Don’t we have to make judgments every second of every day in order to navigate a complex world? It’s a strength, not a weakness, to be able to discriminate amongst the barrage of incoming stimuli in order to choose the best course of action.

But actually the mindful attitude of non-judgmental acceptance and the capacity for discrimination are not at all at odds. What we’re really concerned about is not the initial observation but rather the resulting value judgment placed upon that observation, a value judgment that from the cognitive behavioral point of view can often be characterized as a faulty thinking pattern, a cognitive bias riddled with subjectivity that feels objectively valid but is actually an error in perception.

In other words, it’s the ‘therefore’ that wreaks havoc on the cultivation of the non-judgmental attitude. Let’s say for example that you’ve just given a presentation and you performed poorly. The non-judgmental attitude doesn’t ask you to ignore the fact that you performed poorly if this is indeed true. It does ask you to sit with the thought “I just performed poorly” without adding a bunch of value judgments. “I just performed poorly, therefore I’m an incompetent person.” “I just performed poorly, therefore I’m sure to be fired.” “I just performed poorly, therefore my work colleagues have lost all their respect for me.” It’s all of these ‘therefores’ that are the real problem, they are the judgmental attitude that mindfulness helps to correct.

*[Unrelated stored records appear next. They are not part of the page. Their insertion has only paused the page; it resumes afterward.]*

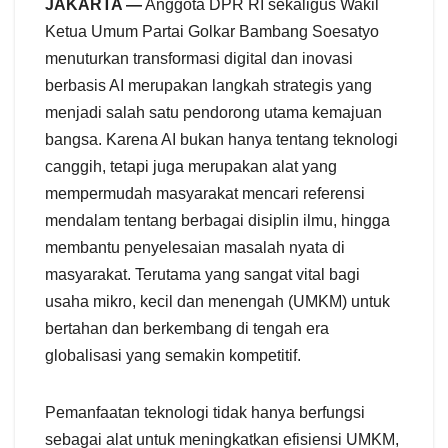
JAKARTA —
Anggota DPR RI sekaligus Wakil
Ketua Umum Partai Golkar Bambang Soesatyo
menuturkan transformasi digital dan inovasi
berbasis AI merupakan langkah strategis yang
menjadi salah satu pendorong utama kemajuan
bangsa. Karena AI bukan hanya tentang teknologi
canggih, tetapi juga merupakan alat yang
mempermudah masyarakat mencari referensi
mendalam tentang berbagai disiplin ilmu, hingga
membantu penyelesaian masalah nyata di
masyarakat. Terutama yang sangat vital bagi
usaha mikro, kecil dan menengah (UMKM) untuk
bertahan dan berkembang di tengah era
globalisasi yang semakin kompetitif.
Pemanfaatan teknologi tidak hanya berfungsi
sebagai alat untuk meningkatkan efisiensi UMKM,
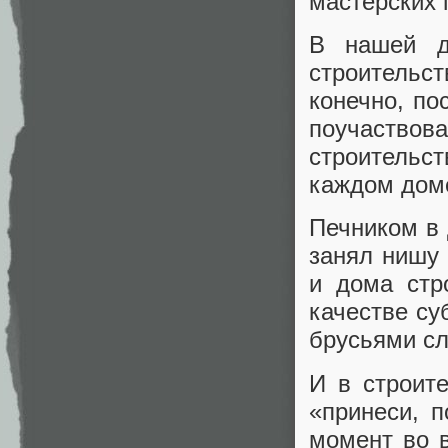
мастерских 
В нашей д
строительст
конечно, пос
поучаствова
строительст
каждом доме
Печником в 
занял нишу 
и дома стр
качестве су
брусьями сл
И в строите
«принеси, 
момент во в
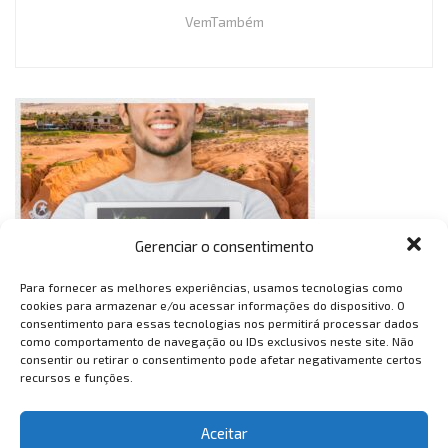
VemTambém
Gerenciar o consentimento
Para fornecer as melhores experiências, usamos tecnologias como
cookies para armazenar e/ou acessar informações do dispositivo. O
consentimento para essas tecnologias nos permitirá processar dados
como comportamento de navegação ou IDs exclusivos neste site. Não
consentir ou retirar o consentimento pode afetar negativamente certos
recursos e funções.
Aceitar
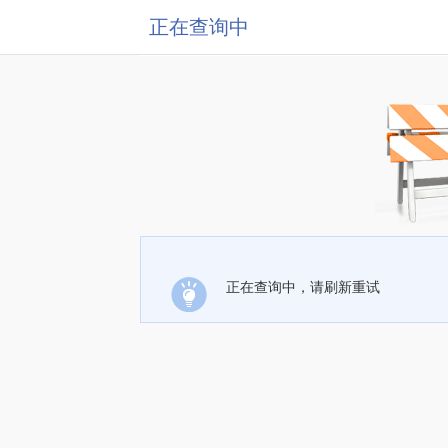
正在查询中
正在查询中，请刷新重试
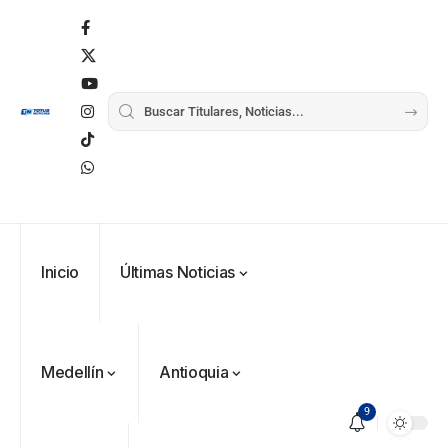
Inicio
Últimas Noticias
Medellín
Antioquia
9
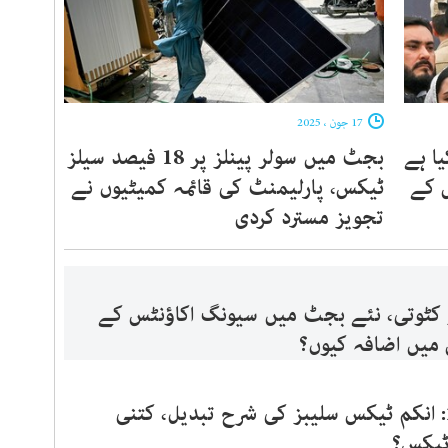
17 جون ، 2025
ا ہے
بجٹ میں سولر پینلز پر 18 فیصد سیلز
س کے
ٹیکس، پارلیمنٹ کی قائمہ کمیٹیوں نے
تجویز مسترد کردی
کٹوتی، نئے بجٹ میں سیونگ اکاؤنٹس کے
 میں اضافہ کیوں؟
بجٹ 2025-26: انکم ٹیکس سلیبز کی شرح تبدیل، کتنی
 ٹیکس؟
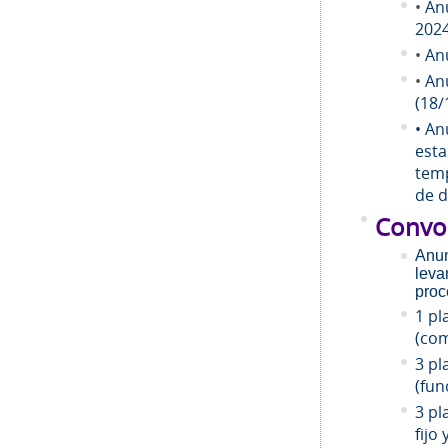
•
An
202
•
An
•
An
(18/
• An
esta
temp
de d
Convo
Anun
leva
proc
1 pl
(com
3 pl
(fun
3 pl
fijo 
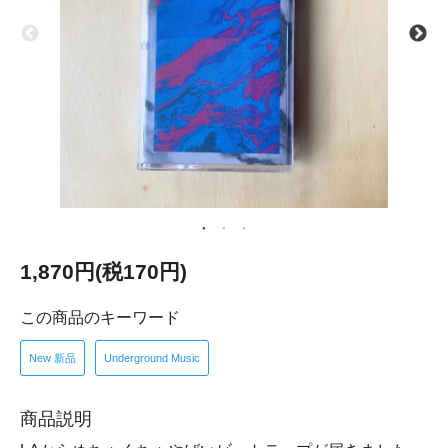
1,870円(税170円)
この商品のキーワード
New 新品
Underground Music
商品説明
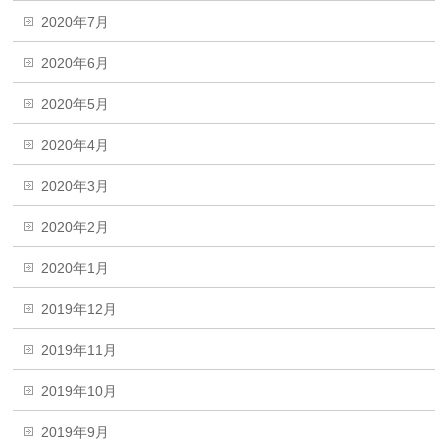
2020年7月
2020年6月
2020年5月
2020年4月
2020年3月
2020年2月
2020年1月
2019年12月
2019年11月
2019年10月
2019年9月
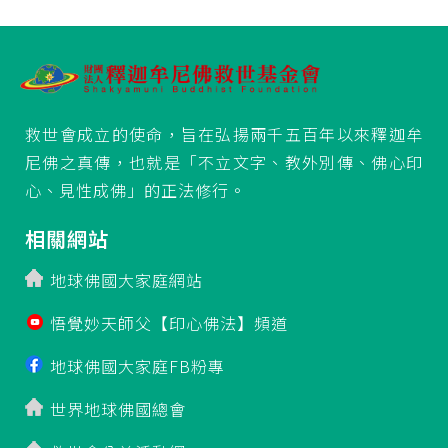
救世會成立的使命，旨在弘揚兩千五百年以來釋迦牟
尼佛之真傳，也就是「不立文字、教外別傳、佛心印
心、見性成佛」的正法修行。
相關網站
地球佛國大家庭網站
悟覺妙天師父【印心佛法】頻道
地球佛國大家庭FB粉專
世界地球佛國總會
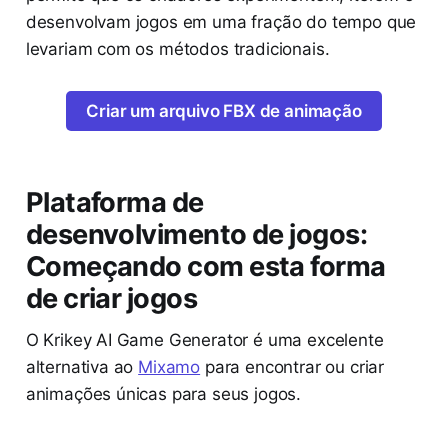
desenvolvam jogos em uma fração do tempo que
levariam com os métodos tradicionais.
Criar um arquivo FBX de animação
Plataforma de
desenvolvimento de jogos:
Começando com esta forma
de criar jogos
O Krikey AI Game Generator é uma excelente
alternativa ao
Mixamo
para encontrar ou criar
animações únicas para seus jogos.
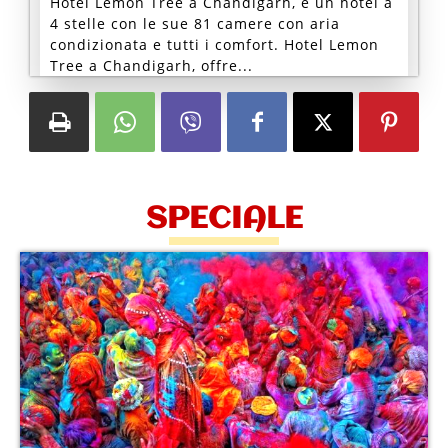
Hotel Lemon Tree a Chandigarh, è un hotel a
4 stelle con le sue 81 camere con aria
condizionata e tutti i comfort. Hotel Lemon
Tree a Chandigarh, offre...
SPECIALE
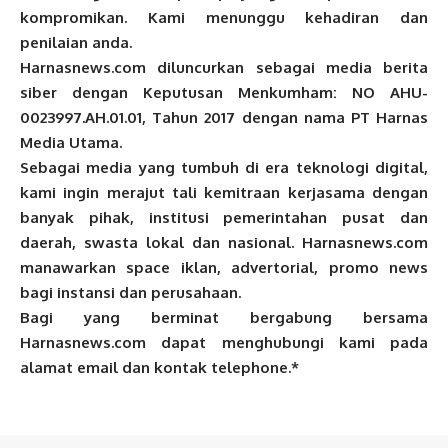
kompromikan. Kami menunggu kehadiran dan
penilaian anda.
Harnasnews.com diluncurkan sebagai media berita
siber dengan Keputusan Menkumham: NO AHU-
0023997.AH.01.01, Tahun 2017 dengan nama PT Harnas
Media Utama.
Sebagai media yang tumbuh di era teknologi digital,
kami ingin merajut tali kemitraan kerjasama dengan
banyak pihak, institusi pemerintahan pusat dan
daerah, swasta lokal dan nasional. Harnasnews.com
manawarkan space iklan, advertorial, promo news
bagi instansi dan perusahaan.
Bagi yang berminat bergabung bersama
Harnasnews.com dapat menghubungi kami pada
alamat email dan kontak telephone.*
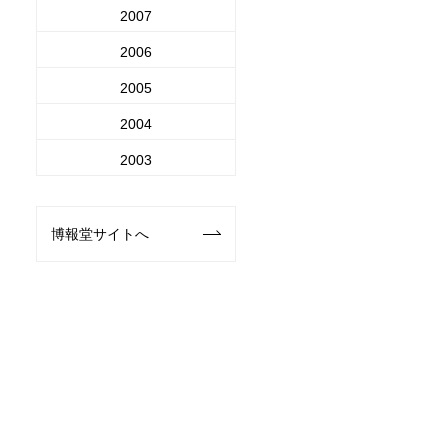
2007
2006
2005
2004
2003
博報堂サイトへ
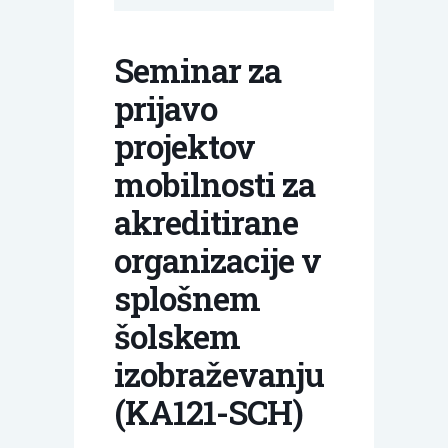
Seminar za
prijavo
projektov
mobilnosti za
akreditirane
organizacije v
splošnem
šolskem
izobraževanju
(KA121-SCH)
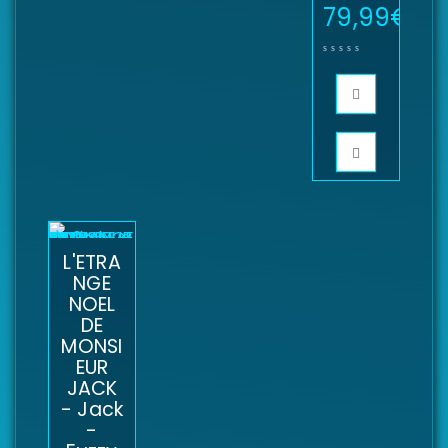
79,99
€
L'ETRA
NGE
NOEL
DE
MONSI
EUR
JACK
- Jack
-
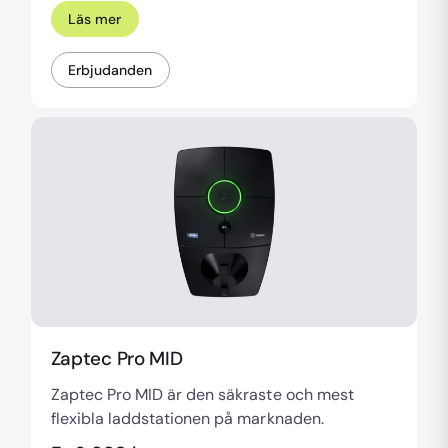
Läs mer
Erbjudanden
Zaptec Pro MID
Zaptec Pro MID är den säkraste och mest
flexibla laddstationen på marknaden.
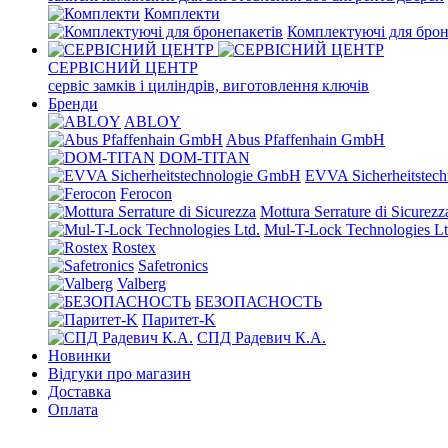
Комплекти
Комплектуючі для брон
СЕРВІСНИЙ ЦЕНТР
сервіс замків і циліндрів, виготовлення ключів
Бренди
ABLOY
Abus Pfaffenhain GmbH
DOM-TITAN
EVVA Sicherheitstec
Ferocon
Mottura Serrature di Sicurezz
Mul-T-Lock Technologies Lt
Rostex
Safetronics
Valberg
БЕЗОПАСНОСТЬ
Паритет-K
СПД Радевич К.А.
Новинки
Відгуки про магазин
Доставка
Оплата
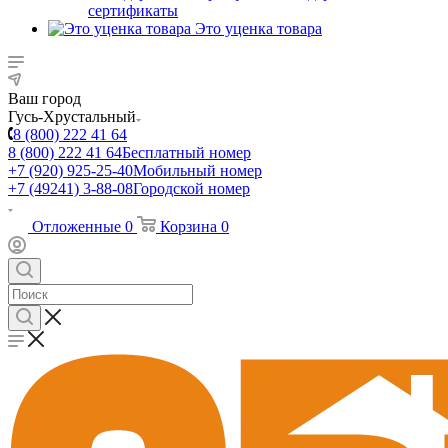
сертификаты
Это уценка товара
Ваш город
Гусь-Хрустальный
8 (800) 222 41 64
8 (800) 222 41 64
Бесплатный номер
+7 (920) 925-25-40
Мобильный номер
+7 (49241) 3-88-08
Городской номер
Отложенные
0
Корзина
0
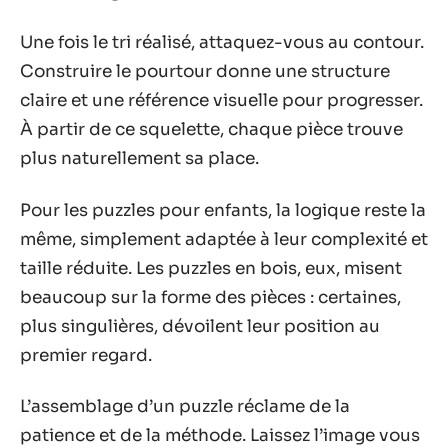
Une fois le tri réalisé, attaquez-vous au contour.
Construire le pourtour donne une structure
claire et une référence visuelle pour progresser.
À partir de ce squelette, chaque pièce trouve
plus naturellement sa place.
Pour les puzzles pour enfants, la logique reste la
même, simplement adaptée à leur complexité et
taille réduite. Les puzzles en bois, eux, misent
beaucoup sur la forme des pièces : certaines,
plus singulières, dévoilent leur position au
premier regard.
L’assemblage d’un puzzle réclame de la
patience et de la méthode. Laissez l’image vous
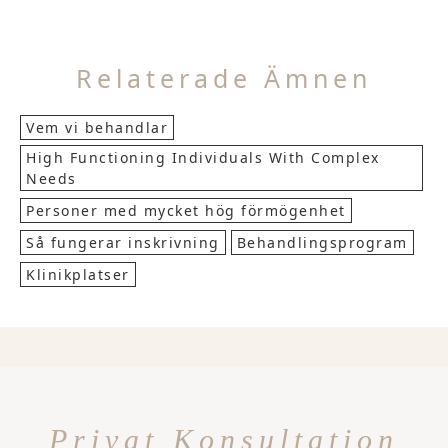
Relaterade Ämnen
Vem vi behandlar
High Functioning Individuals With Complex
Needs
Personer med mycket hög förmögenhet
Så fungerar inskrivning
Behandlingsprogram
Klinikplatser
Privat Konsultation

These value judgments tend to pull us further away from what is really there, not bring us closer to it. The best way to cultivate a non-judgmental attitude in daily life is to cultivate it in the practice of meditation, a time where thoughts of all kinds come bubbling up to the surface even as you’re trying to focus all your attention on your breathing. The non-judgmental attitude isn’t interesting in suppressing these thoughts or in getting rid of them, it’s only interested in noticing them and accepting them without trying to distort them, in sitting with them without adding a bunch of ‘therefores’.